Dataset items
# # # # #
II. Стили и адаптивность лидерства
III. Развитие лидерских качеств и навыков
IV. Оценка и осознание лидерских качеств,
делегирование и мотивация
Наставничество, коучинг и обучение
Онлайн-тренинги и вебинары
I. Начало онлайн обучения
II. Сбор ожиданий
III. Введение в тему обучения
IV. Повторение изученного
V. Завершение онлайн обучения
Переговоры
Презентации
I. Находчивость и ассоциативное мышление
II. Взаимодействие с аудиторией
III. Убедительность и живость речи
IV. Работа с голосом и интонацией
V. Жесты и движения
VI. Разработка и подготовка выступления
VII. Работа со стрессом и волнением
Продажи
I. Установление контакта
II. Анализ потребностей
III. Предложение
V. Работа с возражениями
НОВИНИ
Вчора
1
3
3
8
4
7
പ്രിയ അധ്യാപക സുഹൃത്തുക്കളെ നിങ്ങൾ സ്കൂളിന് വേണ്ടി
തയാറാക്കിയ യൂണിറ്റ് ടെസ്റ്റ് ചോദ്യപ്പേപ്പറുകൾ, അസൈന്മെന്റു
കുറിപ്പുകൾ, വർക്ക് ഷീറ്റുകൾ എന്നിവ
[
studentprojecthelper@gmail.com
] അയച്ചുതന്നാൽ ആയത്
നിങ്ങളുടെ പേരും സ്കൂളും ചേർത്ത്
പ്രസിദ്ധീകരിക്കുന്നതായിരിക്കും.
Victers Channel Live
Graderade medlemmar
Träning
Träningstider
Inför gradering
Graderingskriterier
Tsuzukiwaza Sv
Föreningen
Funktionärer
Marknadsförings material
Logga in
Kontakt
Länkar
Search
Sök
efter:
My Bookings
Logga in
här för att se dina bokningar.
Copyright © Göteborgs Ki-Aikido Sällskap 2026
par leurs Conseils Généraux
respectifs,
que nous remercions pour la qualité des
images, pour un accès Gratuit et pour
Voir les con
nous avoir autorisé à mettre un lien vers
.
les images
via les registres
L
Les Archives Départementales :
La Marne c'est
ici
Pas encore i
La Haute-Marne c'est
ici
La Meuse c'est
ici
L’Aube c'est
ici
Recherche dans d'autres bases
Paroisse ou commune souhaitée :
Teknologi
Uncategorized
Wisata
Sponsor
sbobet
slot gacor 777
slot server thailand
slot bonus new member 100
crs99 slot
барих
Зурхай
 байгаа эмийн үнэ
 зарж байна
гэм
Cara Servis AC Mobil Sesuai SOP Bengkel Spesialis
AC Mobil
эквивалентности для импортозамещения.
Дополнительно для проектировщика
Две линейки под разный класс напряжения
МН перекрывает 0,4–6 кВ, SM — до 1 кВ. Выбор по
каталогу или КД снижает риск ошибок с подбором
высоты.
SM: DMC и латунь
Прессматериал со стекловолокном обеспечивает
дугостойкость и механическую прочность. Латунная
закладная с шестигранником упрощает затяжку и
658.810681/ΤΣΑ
# # # # #
— TASK REQUIREMENTS —
Would you copy each line of the records that contains "pour"?

— EXERCISE ANSWER —
que nous remercions pour la qualité des
images, pour un accès Gratuit et pour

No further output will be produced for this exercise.